Sei tracce, poco più di quaranta minuti, la consueta strabordante depressione. Così il fantasma giapponese che si nasconde dietro lo pseudonimo di O. Misanthropy ha deciso di tornare alla ribalta con il terzo album della sua carriera, a sei anni dal precedente Inori. Se niente si sa ancora di chi sia l’oni che porta avanti la baracca, una cosa è certa: questo teatrino è tra i migliori in circolazione. Il depressive black di cui è alfiere il nipponico è rimasto immutato dagli esordi. Tutto è ancora lento al limite del funereo, la nebbia non sembra essersi dissipata all’orizzonte e il dolce, romantico malessere del 2009 è ancora lì. A essersi evoluta, nella ricetta di Kanashimi, è la produzione.
Ispirato come sul finire degli anni Dieci, il giapponese è riuscito a confezionare un altro disco di melodie funebri fatte black metal con la delicatezza con cui un mastro piegatore realizza origami. “The Funeral Song” si presenta da sola anche a chi non ne comprende il testo, ma “Samidare” e “Yamiuta”, ad esempio, nascondono dietro gli ideogrammi una triste ode alla pioggia di prima estate e un canto all’oscurità estremamente raffinati.
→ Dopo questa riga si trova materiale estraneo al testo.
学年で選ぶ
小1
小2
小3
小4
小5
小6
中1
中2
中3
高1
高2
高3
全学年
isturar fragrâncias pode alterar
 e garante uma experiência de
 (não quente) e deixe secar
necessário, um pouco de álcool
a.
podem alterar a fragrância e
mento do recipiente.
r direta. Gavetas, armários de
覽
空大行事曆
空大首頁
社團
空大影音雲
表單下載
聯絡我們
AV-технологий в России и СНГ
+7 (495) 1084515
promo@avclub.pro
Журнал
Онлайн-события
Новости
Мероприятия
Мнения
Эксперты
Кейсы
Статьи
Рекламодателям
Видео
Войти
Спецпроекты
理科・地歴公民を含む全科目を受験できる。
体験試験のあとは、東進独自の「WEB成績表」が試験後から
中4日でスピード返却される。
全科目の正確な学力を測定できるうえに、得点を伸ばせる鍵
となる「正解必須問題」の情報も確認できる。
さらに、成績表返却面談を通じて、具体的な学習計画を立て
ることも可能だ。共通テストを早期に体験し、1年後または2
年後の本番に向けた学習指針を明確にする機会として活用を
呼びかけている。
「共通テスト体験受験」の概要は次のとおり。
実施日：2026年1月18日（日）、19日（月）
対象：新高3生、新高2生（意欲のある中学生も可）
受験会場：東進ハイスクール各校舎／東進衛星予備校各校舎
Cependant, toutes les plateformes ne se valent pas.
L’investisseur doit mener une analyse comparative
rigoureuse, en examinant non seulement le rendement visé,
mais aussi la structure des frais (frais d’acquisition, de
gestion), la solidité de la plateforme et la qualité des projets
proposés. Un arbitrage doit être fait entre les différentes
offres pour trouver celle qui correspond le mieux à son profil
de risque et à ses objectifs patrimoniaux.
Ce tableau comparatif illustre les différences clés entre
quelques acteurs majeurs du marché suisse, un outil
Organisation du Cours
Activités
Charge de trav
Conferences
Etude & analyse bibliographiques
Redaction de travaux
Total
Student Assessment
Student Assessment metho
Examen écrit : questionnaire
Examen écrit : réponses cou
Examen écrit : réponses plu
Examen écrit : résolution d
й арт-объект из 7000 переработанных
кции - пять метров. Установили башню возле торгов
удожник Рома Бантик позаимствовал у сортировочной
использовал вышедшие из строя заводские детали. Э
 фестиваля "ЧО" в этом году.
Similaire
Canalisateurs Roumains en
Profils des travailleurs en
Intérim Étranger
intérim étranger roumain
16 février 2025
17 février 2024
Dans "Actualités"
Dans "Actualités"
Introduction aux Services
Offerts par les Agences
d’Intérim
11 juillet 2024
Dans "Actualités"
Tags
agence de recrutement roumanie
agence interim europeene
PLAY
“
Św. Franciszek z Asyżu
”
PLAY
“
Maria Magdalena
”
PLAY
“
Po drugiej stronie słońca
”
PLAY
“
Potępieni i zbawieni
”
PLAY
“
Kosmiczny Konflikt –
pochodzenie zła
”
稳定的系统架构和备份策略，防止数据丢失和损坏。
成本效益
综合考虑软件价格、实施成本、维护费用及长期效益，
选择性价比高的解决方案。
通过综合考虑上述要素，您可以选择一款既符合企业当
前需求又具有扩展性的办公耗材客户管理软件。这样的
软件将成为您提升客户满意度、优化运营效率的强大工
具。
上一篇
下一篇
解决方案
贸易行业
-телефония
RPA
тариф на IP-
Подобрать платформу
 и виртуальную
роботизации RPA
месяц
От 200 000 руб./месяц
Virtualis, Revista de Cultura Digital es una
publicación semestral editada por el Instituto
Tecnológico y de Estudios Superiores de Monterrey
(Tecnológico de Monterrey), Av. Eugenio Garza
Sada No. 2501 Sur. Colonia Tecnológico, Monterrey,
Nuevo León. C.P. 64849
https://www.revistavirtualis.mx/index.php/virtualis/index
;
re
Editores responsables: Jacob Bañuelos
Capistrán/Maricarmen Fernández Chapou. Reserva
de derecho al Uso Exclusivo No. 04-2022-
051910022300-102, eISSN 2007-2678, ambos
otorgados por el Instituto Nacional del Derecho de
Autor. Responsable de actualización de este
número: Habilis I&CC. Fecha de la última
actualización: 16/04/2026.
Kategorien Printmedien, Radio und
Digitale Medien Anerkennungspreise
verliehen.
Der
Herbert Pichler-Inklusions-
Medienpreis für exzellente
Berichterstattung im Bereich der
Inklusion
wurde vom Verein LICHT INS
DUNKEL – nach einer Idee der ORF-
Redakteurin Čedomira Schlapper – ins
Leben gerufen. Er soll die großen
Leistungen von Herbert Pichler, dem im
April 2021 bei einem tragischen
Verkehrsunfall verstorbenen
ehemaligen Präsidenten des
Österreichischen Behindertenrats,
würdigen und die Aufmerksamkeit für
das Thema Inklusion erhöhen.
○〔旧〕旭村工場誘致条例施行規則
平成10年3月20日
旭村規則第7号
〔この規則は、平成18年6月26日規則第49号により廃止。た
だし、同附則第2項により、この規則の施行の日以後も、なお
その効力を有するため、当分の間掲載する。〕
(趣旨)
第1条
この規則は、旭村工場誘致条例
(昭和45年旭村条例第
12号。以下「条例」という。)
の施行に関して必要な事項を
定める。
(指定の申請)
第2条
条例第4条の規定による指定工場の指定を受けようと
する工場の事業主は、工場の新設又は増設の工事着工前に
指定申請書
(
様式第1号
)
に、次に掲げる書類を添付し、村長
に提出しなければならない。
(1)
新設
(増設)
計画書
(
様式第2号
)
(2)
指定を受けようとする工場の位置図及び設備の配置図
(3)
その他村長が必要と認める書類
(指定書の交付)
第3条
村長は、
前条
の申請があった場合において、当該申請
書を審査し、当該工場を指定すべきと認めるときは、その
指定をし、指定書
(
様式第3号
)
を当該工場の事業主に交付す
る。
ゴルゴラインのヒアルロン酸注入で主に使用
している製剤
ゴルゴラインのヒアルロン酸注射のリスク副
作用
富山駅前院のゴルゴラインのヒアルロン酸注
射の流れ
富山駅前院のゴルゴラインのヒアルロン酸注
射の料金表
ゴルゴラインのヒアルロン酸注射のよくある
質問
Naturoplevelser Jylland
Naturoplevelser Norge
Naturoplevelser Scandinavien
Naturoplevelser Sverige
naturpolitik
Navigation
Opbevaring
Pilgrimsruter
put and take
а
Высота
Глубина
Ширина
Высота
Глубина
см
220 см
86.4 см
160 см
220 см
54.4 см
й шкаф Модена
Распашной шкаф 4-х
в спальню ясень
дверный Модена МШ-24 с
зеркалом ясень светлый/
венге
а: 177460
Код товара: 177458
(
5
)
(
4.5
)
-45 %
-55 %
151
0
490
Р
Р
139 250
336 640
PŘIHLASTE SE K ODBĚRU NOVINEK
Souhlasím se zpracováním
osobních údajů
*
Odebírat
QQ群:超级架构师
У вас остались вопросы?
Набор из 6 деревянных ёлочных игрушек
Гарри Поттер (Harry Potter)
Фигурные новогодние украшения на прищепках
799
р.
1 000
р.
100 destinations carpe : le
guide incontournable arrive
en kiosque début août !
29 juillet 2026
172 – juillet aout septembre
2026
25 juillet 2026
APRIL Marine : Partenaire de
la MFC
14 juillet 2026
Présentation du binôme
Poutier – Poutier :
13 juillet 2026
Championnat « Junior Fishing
Bpm controllati, riff concentrici, evoluzioni lente ed estremamente eleganti: è su queste basi che O. Misanthropy declama le sue liriche in voce distorta e gutturale, adagiandosi su tastiere e distorsioni con naturale livore. E infine sull’ultima traccia di Yamiuta troviamo la sorpresa definitiva: all’interno della ballata “Lullaby” — perché di una sorta di ballata si tratta — compare l’unico ospite dell’album, vale a dire Dmytro Eugenovich Marchenko, anche noto come Crying Orc, il plurirattristato signor Këkht Aräkh.
C’è tanta disperazione in Yamiuta e tanto, concreto dolore. Dal suo debutto a oggi, Kanashimi ha fatto molta strada e la sua collaborazione con la tedesca Talheim Records sembra proseguire sotto il migliore degli auspici. L’augurio è che il nome del progetto cresca quanto meriti perché, a occhio e croce, il terzo album di O. Misanthropy potrebbe finire tra i preferiti del 2023 non solo degli amanti del DSBM ma anche degli appassionati di atmospheric black e di chi sta esplorando il sottobosco giapponese.